Thank you for this wonderful article. I discovered Fitzgerald in my ‘younger and more vulnerable years’ and he has been in my heart for a long time. The green light will always twinkle with his magic.
Thank you for this tribute/remembrance. I shall have to do some re-reading. I’ll have much time to read during the ensuing four years.
read his short story The Curious Case of Benjamin Button and you will share his disgust with hollywood
At age twenty eight Fitzgerald had written the great American novel and was heading into the transition to film, and later TV, as the primary popular entertainment. His successors did little to preserve the literary medium in my opinion. Vonnegut, Heller, John Irving, all seem to me far more interested in themselves than their readers. Try to get traditional narrative on traditional subjects published today. You’ll find literary markets are for, and by left leaning academia.
What a magnificent post and especially a magnificent subject. Thanks man, this was a good read – Fitzgerald deserves all the praise and honor we can heap on him. What a great man, what a great author, what a great American.

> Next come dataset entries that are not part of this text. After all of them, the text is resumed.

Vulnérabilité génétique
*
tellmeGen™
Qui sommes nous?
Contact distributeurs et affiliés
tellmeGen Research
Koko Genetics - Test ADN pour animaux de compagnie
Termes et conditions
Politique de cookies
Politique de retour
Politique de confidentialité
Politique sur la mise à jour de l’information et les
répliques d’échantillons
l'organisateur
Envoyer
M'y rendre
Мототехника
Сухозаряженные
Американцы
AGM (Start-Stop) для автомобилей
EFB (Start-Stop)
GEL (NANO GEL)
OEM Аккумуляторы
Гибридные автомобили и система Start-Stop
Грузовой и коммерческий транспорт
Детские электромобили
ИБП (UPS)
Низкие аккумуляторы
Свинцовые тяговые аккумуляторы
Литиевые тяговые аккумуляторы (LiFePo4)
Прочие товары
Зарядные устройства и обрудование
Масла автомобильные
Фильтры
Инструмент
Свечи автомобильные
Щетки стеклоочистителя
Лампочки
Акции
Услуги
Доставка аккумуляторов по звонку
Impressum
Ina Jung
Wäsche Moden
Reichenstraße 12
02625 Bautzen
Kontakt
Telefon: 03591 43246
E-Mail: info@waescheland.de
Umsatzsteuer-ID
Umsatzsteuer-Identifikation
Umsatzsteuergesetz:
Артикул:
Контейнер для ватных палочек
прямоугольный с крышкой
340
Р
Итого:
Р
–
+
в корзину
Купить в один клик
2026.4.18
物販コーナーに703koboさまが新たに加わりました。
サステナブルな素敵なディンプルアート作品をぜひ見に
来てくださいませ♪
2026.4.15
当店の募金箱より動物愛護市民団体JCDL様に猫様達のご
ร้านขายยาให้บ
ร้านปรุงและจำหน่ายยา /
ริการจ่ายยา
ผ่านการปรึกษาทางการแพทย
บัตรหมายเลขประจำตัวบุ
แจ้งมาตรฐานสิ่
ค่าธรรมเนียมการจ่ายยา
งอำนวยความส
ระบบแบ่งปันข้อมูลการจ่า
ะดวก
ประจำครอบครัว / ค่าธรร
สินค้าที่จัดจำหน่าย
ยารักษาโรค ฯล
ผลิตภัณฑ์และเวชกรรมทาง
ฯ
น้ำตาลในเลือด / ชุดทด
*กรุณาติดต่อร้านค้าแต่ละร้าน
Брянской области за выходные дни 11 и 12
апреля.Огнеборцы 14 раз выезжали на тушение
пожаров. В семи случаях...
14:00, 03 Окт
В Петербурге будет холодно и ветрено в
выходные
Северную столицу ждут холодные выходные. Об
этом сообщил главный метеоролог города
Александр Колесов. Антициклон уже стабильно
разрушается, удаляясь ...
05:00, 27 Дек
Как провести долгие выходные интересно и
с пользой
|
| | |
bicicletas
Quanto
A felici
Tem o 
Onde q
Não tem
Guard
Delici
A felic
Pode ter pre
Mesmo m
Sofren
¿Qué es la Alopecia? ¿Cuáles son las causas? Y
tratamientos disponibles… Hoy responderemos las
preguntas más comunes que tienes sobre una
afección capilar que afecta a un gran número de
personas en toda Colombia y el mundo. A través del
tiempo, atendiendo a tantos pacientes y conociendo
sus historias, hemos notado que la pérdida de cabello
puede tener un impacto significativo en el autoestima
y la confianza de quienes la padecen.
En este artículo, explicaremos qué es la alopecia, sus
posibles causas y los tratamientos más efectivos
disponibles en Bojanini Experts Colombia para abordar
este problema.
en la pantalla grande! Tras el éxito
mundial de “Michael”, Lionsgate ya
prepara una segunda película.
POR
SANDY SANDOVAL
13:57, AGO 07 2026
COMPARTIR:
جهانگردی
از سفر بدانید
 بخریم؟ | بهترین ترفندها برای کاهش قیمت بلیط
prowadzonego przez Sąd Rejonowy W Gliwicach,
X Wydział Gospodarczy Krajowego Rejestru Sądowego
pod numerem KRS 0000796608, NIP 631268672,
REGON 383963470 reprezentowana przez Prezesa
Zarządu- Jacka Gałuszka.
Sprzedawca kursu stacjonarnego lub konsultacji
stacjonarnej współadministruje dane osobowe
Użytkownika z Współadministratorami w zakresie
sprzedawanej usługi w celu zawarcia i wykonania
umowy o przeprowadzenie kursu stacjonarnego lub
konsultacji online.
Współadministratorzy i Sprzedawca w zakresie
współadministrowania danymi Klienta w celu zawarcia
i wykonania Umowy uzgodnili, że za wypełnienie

Fitzgerald wasn’t the only literary giant who toiled in Hollywood. Aldous Huxley was another, and so was William Faulkner. Faulkner had more hits than the other two and seemingly got along better than they did. Of course, Faulkner’s books never did sell very well, so he worked in Hollywood for money. Fitzgerald’s first book was a massive hit, but his subsequent ones were not. He did make money writing short stories for magazines. But he had a lot of expenses (Zelda’s health) and he drank up the rest.